Hacer que la coherencia estratégica funcione

Cuando las capacidades empiezan a trabajar juntas, la coherencia estratégica comienza a tomar forma. Pero la coherencia no es algo que una organización pueda definir una vez y dar por hecho. Si no se cuida, se refuerza a través de las decisiones cotidianas o se va erosionando poco a poco mediante pequeñas excepciones bien intencionadas.

Aquí es donde muchas organizaciones tropiezan. Entienden por qué la coherencia es importante, pero les cuesta hacer que se refleje de manera consistente en cómo se trabaja realmente. La estrategia sigue teniendo sentido, pero las prioridades se desdibujan. Las capacidades están definidas, pero no siempre se fortalecen en la práctica. En muchos casos, el eslabón que falta es la gestión del desempeño.

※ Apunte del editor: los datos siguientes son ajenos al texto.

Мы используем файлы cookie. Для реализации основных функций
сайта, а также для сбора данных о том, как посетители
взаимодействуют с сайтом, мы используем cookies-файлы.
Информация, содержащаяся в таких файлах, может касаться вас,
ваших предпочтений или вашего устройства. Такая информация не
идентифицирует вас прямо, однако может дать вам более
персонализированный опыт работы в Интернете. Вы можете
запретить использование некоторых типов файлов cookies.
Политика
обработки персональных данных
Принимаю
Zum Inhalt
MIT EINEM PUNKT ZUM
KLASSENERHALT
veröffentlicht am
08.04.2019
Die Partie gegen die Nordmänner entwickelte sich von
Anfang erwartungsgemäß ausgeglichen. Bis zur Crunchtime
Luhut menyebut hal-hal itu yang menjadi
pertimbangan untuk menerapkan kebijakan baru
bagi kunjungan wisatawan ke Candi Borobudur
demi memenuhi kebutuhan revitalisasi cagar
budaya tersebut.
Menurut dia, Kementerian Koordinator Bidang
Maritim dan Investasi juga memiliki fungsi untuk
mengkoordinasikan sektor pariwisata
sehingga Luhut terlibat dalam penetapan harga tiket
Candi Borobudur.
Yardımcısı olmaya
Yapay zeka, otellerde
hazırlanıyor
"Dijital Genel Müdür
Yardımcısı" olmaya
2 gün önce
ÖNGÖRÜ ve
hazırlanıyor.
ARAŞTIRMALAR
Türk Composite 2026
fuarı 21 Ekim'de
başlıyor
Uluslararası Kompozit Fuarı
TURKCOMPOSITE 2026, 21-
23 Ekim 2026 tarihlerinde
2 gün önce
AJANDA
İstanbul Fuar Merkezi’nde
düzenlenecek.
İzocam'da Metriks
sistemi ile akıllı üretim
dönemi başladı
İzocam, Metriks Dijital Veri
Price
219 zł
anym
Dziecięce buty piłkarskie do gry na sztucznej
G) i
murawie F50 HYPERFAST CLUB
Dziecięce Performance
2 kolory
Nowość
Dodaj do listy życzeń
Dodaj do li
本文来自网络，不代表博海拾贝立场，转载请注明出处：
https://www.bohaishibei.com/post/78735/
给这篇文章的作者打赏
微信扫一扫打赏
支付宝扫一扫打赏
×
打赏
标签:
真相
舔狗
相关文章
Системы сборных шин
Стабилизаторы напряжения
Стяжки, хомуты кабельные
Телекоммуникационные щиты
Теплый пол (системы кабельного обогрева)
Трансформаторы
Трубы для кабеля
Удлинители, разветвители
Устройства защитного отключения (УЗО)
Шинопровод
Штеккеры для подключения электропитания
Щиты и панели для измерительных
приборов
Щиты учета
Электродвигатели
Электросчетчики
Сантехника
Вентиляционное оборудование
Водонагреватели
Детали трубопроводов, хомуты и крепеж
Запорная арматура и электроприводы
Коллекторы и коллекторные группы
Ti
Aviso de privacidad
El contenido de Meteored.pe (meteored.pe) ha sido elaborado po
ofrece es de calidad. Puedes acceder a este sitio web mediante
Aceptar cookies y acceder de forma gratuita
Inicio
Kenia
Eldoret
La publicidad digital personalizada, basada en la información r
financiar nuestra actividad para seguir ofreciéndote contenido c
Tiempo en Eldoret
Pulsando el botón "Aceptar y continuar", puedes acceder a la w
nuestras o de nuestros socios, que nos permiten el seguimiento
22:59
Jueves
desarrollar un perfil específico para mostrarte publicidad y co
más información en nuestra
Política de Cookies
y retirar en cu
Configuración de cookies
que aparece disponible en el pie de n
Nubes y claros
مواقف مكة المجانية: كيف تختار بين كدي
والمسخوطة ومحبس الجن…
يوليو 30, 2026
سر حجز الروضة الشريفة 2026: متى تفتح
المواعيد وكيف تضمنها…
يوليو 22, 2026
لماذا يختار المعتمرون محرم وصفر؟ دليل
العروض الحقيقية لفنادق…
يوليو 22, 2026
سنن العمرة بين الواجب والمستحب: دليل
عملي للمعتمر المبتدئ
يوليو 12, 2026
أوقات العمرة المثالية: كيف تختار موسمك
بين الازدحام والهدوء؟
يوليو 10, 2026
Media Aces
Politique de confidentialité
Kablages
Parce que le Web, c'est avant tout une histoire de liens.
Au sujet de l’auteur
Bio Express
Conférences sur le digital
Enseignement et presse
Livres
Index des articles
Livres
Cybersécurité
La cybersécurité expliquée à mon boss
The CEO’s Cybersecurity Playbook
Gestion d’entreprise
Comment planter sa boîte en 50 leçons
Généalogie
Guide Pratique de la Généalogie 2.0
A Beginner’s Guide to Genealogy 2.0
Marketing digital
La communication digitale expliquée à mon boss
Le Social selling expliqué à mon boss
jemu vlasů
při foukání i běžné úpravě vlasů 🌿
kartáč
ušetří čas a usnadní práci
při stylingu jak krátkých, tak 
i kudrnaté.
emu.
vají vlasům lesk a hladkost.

La gestión del desempeño nunca es neutral. Aquello que se mide, se revisa y se recompensa influye directamente en dónde las personas ponen su atención y su energía. Cuando estos sistemas no están alineados con la intención estratégica, empiezan a jugar en contra de la coherencia de forma silenciosa. Puede que se cumplan objetivos locales, pero a costa de debilitar las capacidades que realmente sostienen la ventaja.

En organizaciones verdaderamente coherentes, la gestión del desempeño cumple un papel distinto. No se trata solo de hacer seguimiento de resultados. Sirve para reforzar la lógica que conecta la creación de valor, las capacidades y la ejecución. Los KPIs se eligen para hacer visible esa lógica. Ayudan a clarificar qué es lo que de verdad importa y qué compromisos son aceptables.

Ese cambio empieza por replantear cómo se definen los KPIs. En lugar de partir de lo que resulta más fácil de medir, una gestión del desempeño coherente comienza con los resultados que son estratégicamente críticos. A partir de ahí, plantea una pregunta más útil: ¿qué tiene que cambiar en el desempeño para que esos resultados se materialicen? Los indicadores no se seleccionan uno a uno, sino como parte de un sistema que refleja cómo las capacidades trabajan juntas.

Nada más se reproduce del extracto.